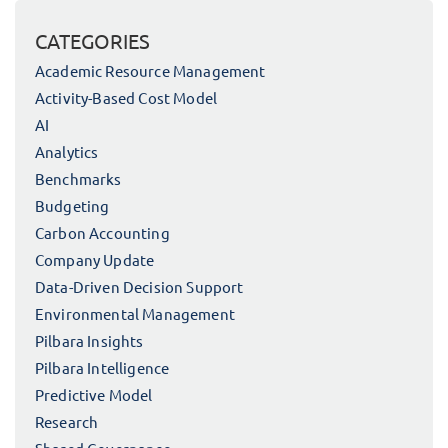
CATEGORIES
Academic Resource Management
Activity-Based Cost Model
AI
Analytics
Benchmarks
Budgeting
Carbon Accounting
Company Update
Data-Driven Decision Support
Environmental Management
Pilbara Insights
Pilbara Intelligence
Predictive Model
Research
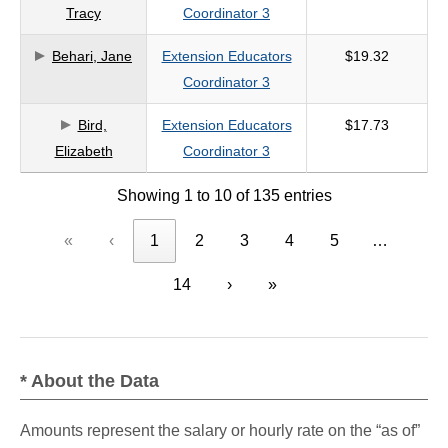
Tracy
Coordinator 3
Behari, Jane
Extension Educators
$19.32
Coordinator 3
Bird,
Extension Educators
$17.73
Elizabeth
Coordinator 3
Showing 1 to 10 of 135 entries
«
‹
1
2
3
4
5
…
14
›
»
* About the Data
Amounts represent the salary or hourly rate on the “as of”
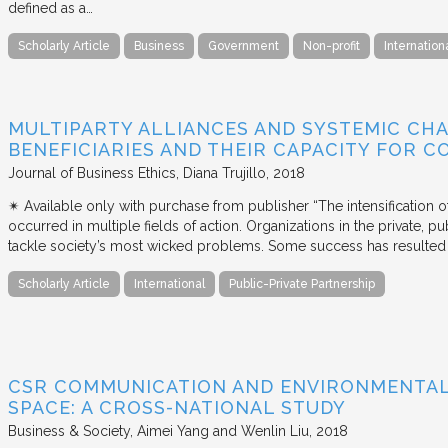
defined as a…
Scholarly Article
Business
Government
Non-profit
Internation
MULTIPARTY ALLIANCES AND SYSTEMIC CHA
BENEFICIARIES AND THEIR CAPACITY FOR C
Journal of Business Ethics
Diana Trujillo
2018
✴︎ Available only with purchase from publisher “The intensification
occurred in multiple fields of action. Organizations in the private, p
tackle society’s most wicked problems. Some success has resulted i
Scholarly Article
International
Public-Private Partnership
CSR COMMUNICATION AND ENVIRONMENTAL 
SPACE: A CROSS-NATIONAL STUDY
Business & Society
Aimei Yang and Wenlin Liu
2018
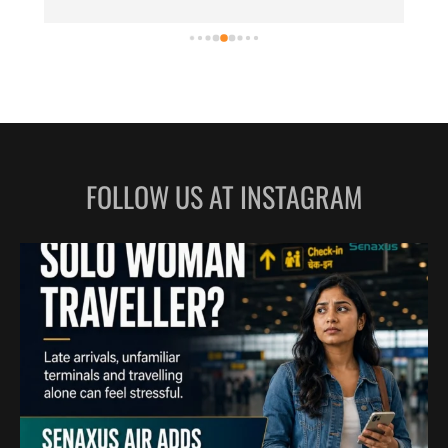
LILABARI
MADURAI
MYSURU
PORBANDAR
PRAYAGRAJ
RAJAHMUNDRY
FOLLOW US AT INSTAGRAM
RAJKOT
SALEM
SHILLONG
SHIMLA
SHIVAMOGGA
SILCHAR
SURAT
TIRUCHIRAPPALLI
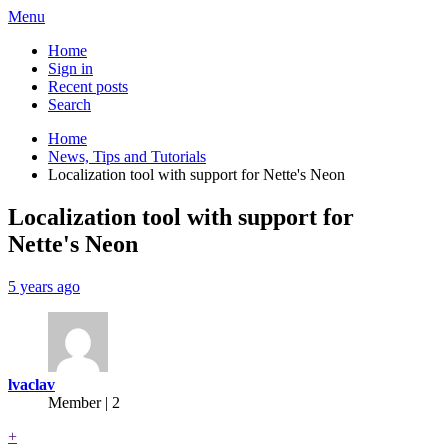
Menu
Home
Sign in
Recent posts
Search
Home
News, Tips and Tutorials
Localization tool with support for Nette's Neon
Localization tool with support for
Nette's Neon
5 years ago
lvaclav
Member | 2
+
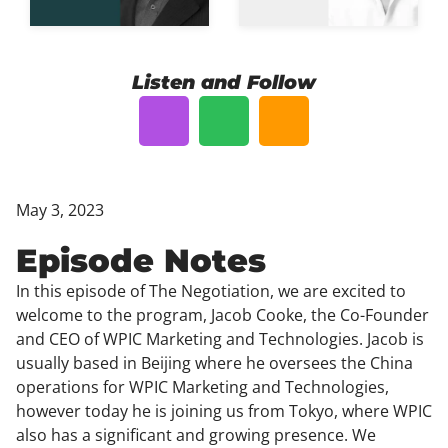
Listen and Follow
May 3, 2023
Episode Notes
In this episode of The Negotiation, we are excited to
welcome to the program, Jacob Cooke, the Co-Founder
and CEO of WPIC Marketing and Technologies. Jacob is
usually based in Beijing where he oversees the China
operations for WPIC Marketing and Technologies,
however today he is joining us from Tokyo, where WPIC
also has a significant and growing presence. We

### About this task
Filter the entries and copy out every line with the word "where".

### Reply
usually based in Beijing where he oversees the China
however today he is joining us from Tokyo, where WPIC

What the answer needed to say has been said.